For this RFC, it is not clear if these zswpout counters should instead
be added as part of the existing mTHP stats in
/sys/kernel/mm/transparent_hugepage/hugepages-*kB/stats.

The following is also a viable option, should it make better sense,
for instance, as:

/sys/kernel/mm/transparent_hugepage/hugepages-*kB/stats/zswpout.

If so, we would be able to distinguish between mTHP zswap and
non-zswap swapouts through:

/sys/kernel/mm/transparent_hugepage/hugepages-*kB/stats/zswpout

and

/sys/kernel/mm/transparent_hugepage/hugepages-*kB/stats/swpout

respectively.

Comments would be appreciated as to which approach is preferable.

Signed-off-by: Kanchana P Sridhar <kanchana.p.sridhar@intel.com>
---
 include/linux/vm_event_item.h | 15 +++++++++++++++
 mm/vmstat.c                   | 15 +++++++++++++++
 2 files changed, 30 insertions(+)

Comments

Barry Song Aug. 14, 2024, 7:48 a.m.
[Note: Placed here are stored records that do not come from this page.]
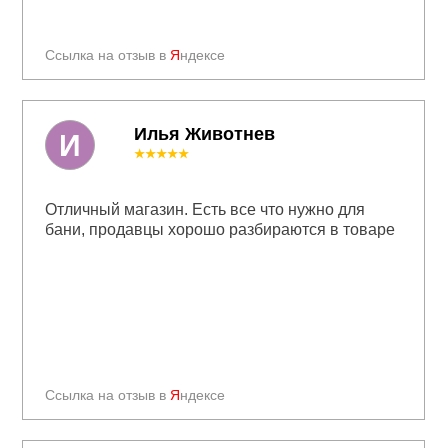
Ссылка на отзыв в
Я
ндексе
Илья Животнев
И
★★★★★
Отличный магазин. Есть все что нужно для
бани, продавцы хорошо разбираются в товаре
Ссылка на отзыв в
Я
ндексе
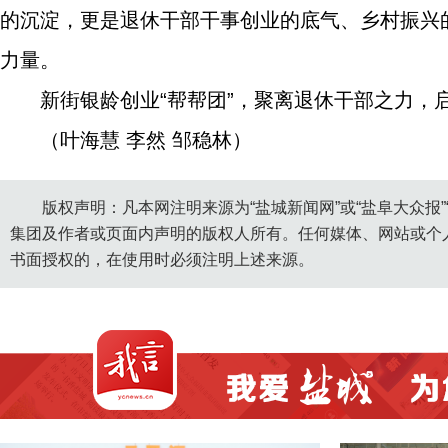
的沉淀，更是退休干部干事创业的底气、乡村振兴
力量。
新街银龄创业“帮帮团”，聚离退休干部之力，
（叶海慧 李然 邹稳林）
版权声明：凡本网注明来源为“盐城新闻网”或“盐阜大众报
集团及作者或页面内声明的版权人所有。任何媒体、网站或个
书面授权的，在使用时必须注明上述来源。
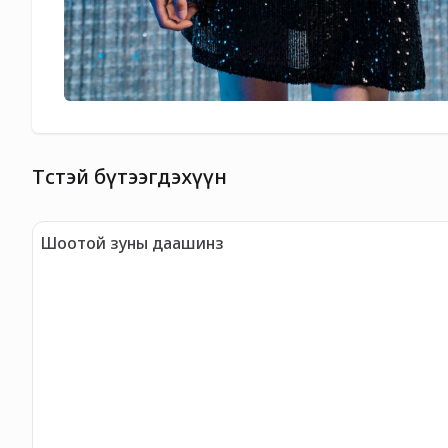
Төстэй бүтээгдэхүүн
Шоотой зуны даашинз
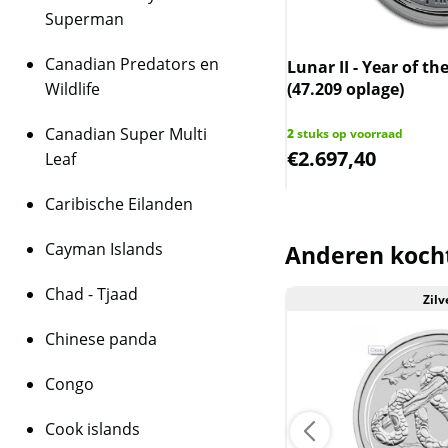
2015: Geit (oplage va
Superman
2016: Aap (oplage van
Canadian Predators en
 III - Year of the Ox 1 kg 2021
Lunar II - Year of th
2017: Haan (oplage v
Wildlife
(47.209 oplage)
2018: Hond (oplage v
Canadian Super Multi
ks op voorraad
2
stuks op voorraad
429,90
€
2.697,40
Leaf
2019: Varken (oplage 
Caribische Eilanden
Daarnaast geeft de P
Cayman Islands
Anderen koch
munt uit, namelijk de
Kookaburra (ook op v
Chad - Tjaad
Goud
Zilv
Chinese panda
Levering
Congo
Elke munt wordt gele
Cook islands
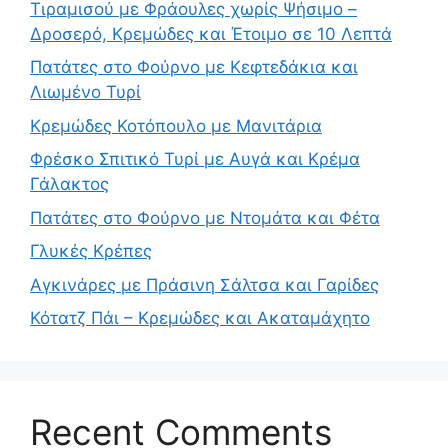
Τιραμισού με Φράουλες χωρίς Ψήσιμο –
Δροσερό, Κρεμώδες και Έτοιμο σε 10 Λεπτά
Πατάτες στο Φούρνο με Κεφτεδάκια και
Λιωμένο Τυρί
Κρεμώδες Κοτόπουλο με Μανιτάρια
Φρέσκο Σπιτικό Τυρί με Αυγά και Κρέμα
Γάλακτος
Πατάτες στο Φούρνο με Ντομάτα και Φέτα
Γλυκές Κρέπες
Αγκινάρες με Πράσινη Σάλτσα και Γαρίδες
Κότατζ Πάι – Κρεμώδες και Ακαταμάχητο
Recent Comments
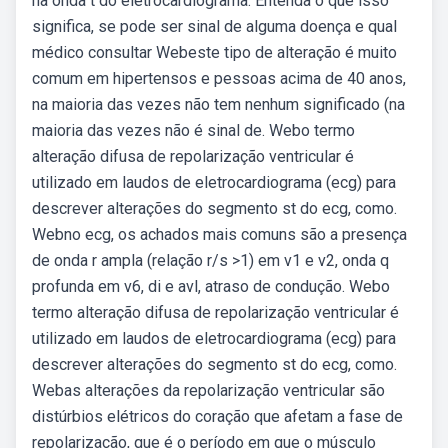
na onda t do eletrocardiograma. Entenda o que isso
significa, se pode ser sinal de alguma doença e qual
médico consultar Webeste tipo de alteração é muito
comum em hipertensos e pessoas acima de 40 anos,
na maioria das vezes não tem nenhum significado (na
maioria das vezes não é sinal de. Webo termo
alteração difusa de repolarização ventricular é
utilizado em laudos de eletrocardiograma (ecg) para
descrever alterações do segmento st do ecg, como.
Webno ecg, os achados mais comuns são a presença
de onda r ampla (relação r/s >1) em v1 e v2, onda q
profunda em v6, di e avl, atraso de condução. Webo
termo alteração difusa de repolarização ventricular é
utilizado em laudos de eletrocardiograma (ecg) para
descrever alterações do segmento st do ecg, como.
Webas alterações da repolarização ventricular são
distúrbios elétricos do coração que afetam a fase de
repolarização, que é o período em que o músculo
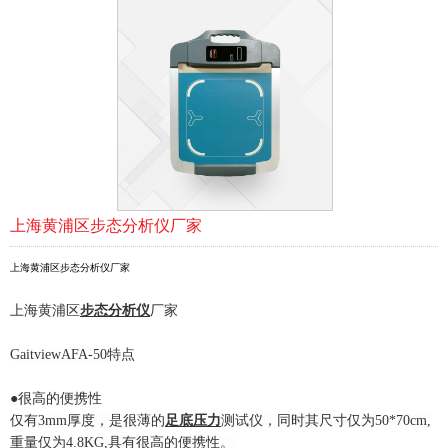
上海黄浦区步态分析仪厂家
上海黄浦区步态分析仪厂家
上海黄浦区
步态分析
仪
厂家
GaitviewAFA-50特点
●很高的便携性
仅有3mm厚度，是很薄的
足底压力
测试仪，同时其尺寸仅为50*70cm,
重量仅为4.8KG,具有很高的便携性。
UTC | #1
On Wed, Aug 14, 2024 at 6:28 PM Kanchana P Sridhar
<kanchana.p.sridhar@intel.com> wrote:
>
> Added vmstat event counters per mTHP-size that can be used to account
> for folios of different sizes being successfully stored in ZSWAP.
>
> For this RFC, it is not clear if these zswpout counters should instead
> be added as part of the existing mTHP stats in
> /sys/kernel/mm/transparent_hugepage/hugepages-*kB/stats.
>
> The following is also a viable option, should it make better sense,
> for instance, as:
>
> /sys/kernel/mm/transparent_hugepage/hugepages-*kB/stats/zswpout.
>
> If so, we would be able to distinguish between mTHP zswap and
> non-zswap swapouts through:
>
> /sys/kernel/mm/transparent_hugepage/hugepages-*kB/stats/zswpout
>
> and
>
> /sys/kernel/mm/transparent_hugepage/hugepages-*kB/stats/swpout
>
> respectively.
>
> Comments would be appreciated as to which approach is preferable.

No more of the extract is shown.